TASK DESCRIPTION
Pictures stay out; everything else in the records is to be copied exactly.

DATA SUPPLIED
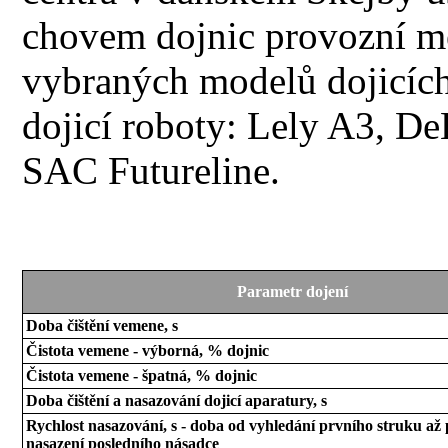
chovem dojnic provozní mě
vybraných modelů dojicích
dojicí roboty: Lely A3, D
SAC Futureline.
Parametr dojení
Doba čištění vemene, s
Čistota vemene - výborná, % dojnic
Čistota vemene - špatná, % dojnic
Doba čištění a nasazování dojicí aparatury, s
Rychlost nasazování, s - doba od vyhledání prvního struku až
nasazení posledního násadce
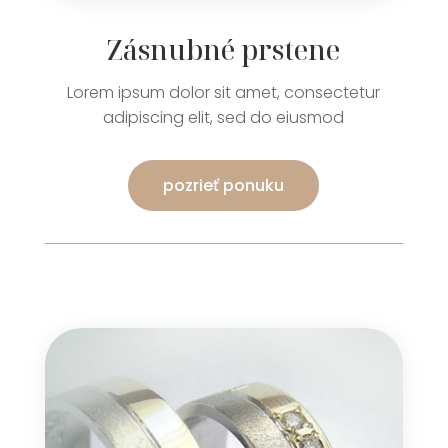
Zásnubné prstene
Lorem ipsum dolor sit amet, consectetur
adipiscing elit, sed do eiusmod
pozrieť ponuku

RESPONSE AREA
chovem dojnic provozní mě
vybraných modelů dojicích
dojicí roboty: Lely A3, D
SAC Futureline.
Parametr dojení
Doba čištění vemene, s
Čistota vemene - výborná, % dojnic
Čistota vemene - špatná, % dojnic
Doba čištění a nasazování dojicí aparatury, s
Rychlost nasazování, s - doba od vyhledání prvního struku až
nasazení posledního násadce
Zásnubné prstene
Lorem ipsum dolor sit amet, consectetur
adipiscing elit, sed do eiusmod
pozrieť ponuku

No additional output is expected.